As we finish our conversation, I realise Joan’s ethos to walking with Jesus is to “just be a blessing to the Lord’s servants.”

St George Ladies’ prayer Group

Beth Warren, Joan Donsworth, Beryl McKeown, Margaret Hinds, Sue Lilley and Gwenda Simpson
The St George Prayer Group has been running in various forms and places since near the beginning of GLO. Don and Joan saw the need to pray for missions and began attending prayer meetings as early as 1966. As the prayer group became bigger, they began hosting meetings in their home to help accommodate the numbers.
Different people have come over the years, but in the last ten years it has been primarily a ladies prayer group with a focus on mission. These ladies are close friends and have supported each other with their love for the Lord Jesus. Prayer has brought them together.
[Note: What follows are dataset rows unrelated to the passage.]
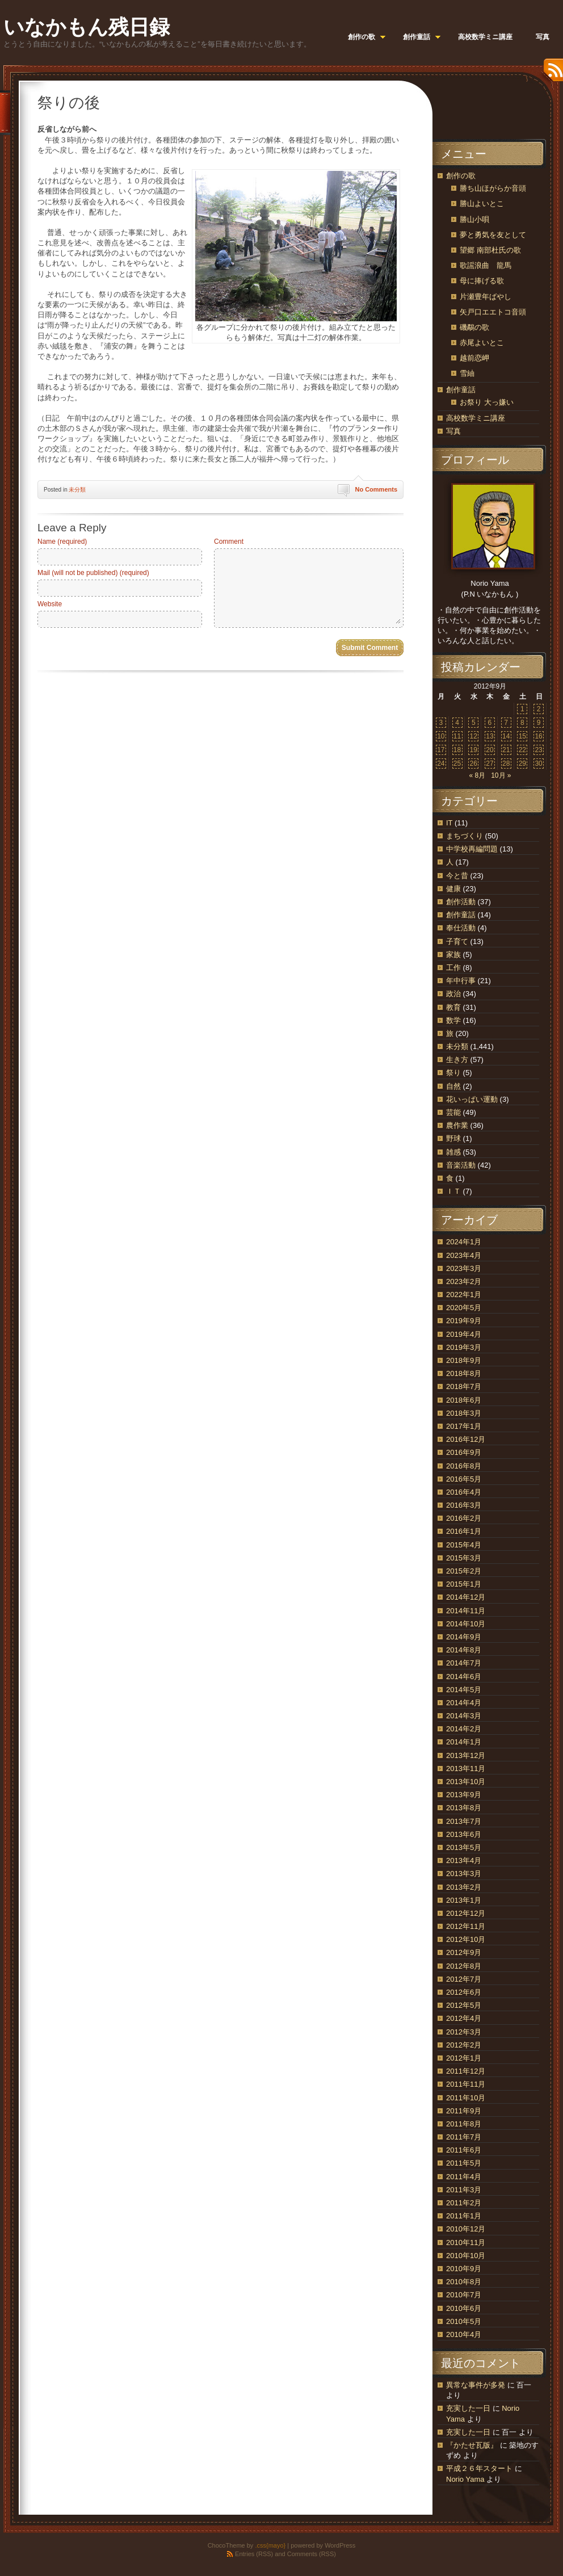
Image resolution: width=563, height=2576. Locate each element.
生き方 (457, 1059)
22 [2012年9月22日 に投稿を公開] (522, 750)
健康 (453, 888)
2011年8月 (463, 2124)
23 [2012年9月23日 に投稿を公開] (538, 750)
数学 (453, 1020)
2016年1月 (463, 1531)
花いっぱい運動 (472, 1099)
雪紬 (467, 373)
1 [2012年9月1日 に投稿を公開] (522, 709)
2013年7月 (463, 1821)
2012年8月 (463, 1966)
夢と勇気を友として (493, 234)
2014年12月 (465, 1597)
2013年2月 (463, 1887)
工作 (453, 967)
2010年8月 (463, 2281)
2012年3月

Joan Donsworth, Margaret Hinds, Sue Lilley, Beryl McKeown, Gwenda Simpson, and Beth Warren are dedicated in continuing this mission of blessing the Lord’s servants through prayer.
The best way to describe this mission and these ladies is through Christine Bell’s words, “…they are prayer warriors, wonderful support, great encouragers… prayer has always been important to GLO’s ministries and GLO has been blessed by prayer. “
Beryl McKeown
“When I see prayer answered, even in the simplest things, it amazes me how God answers our need. How much He knows every detail of our lives and what we need.
To come to Him in prayer is a privilege.”
Sue Lilley on what prayer means to her...
“Me connecting with God and Him connecting with me. You get answers. He’s so real and caring and overwhelming in his…love.”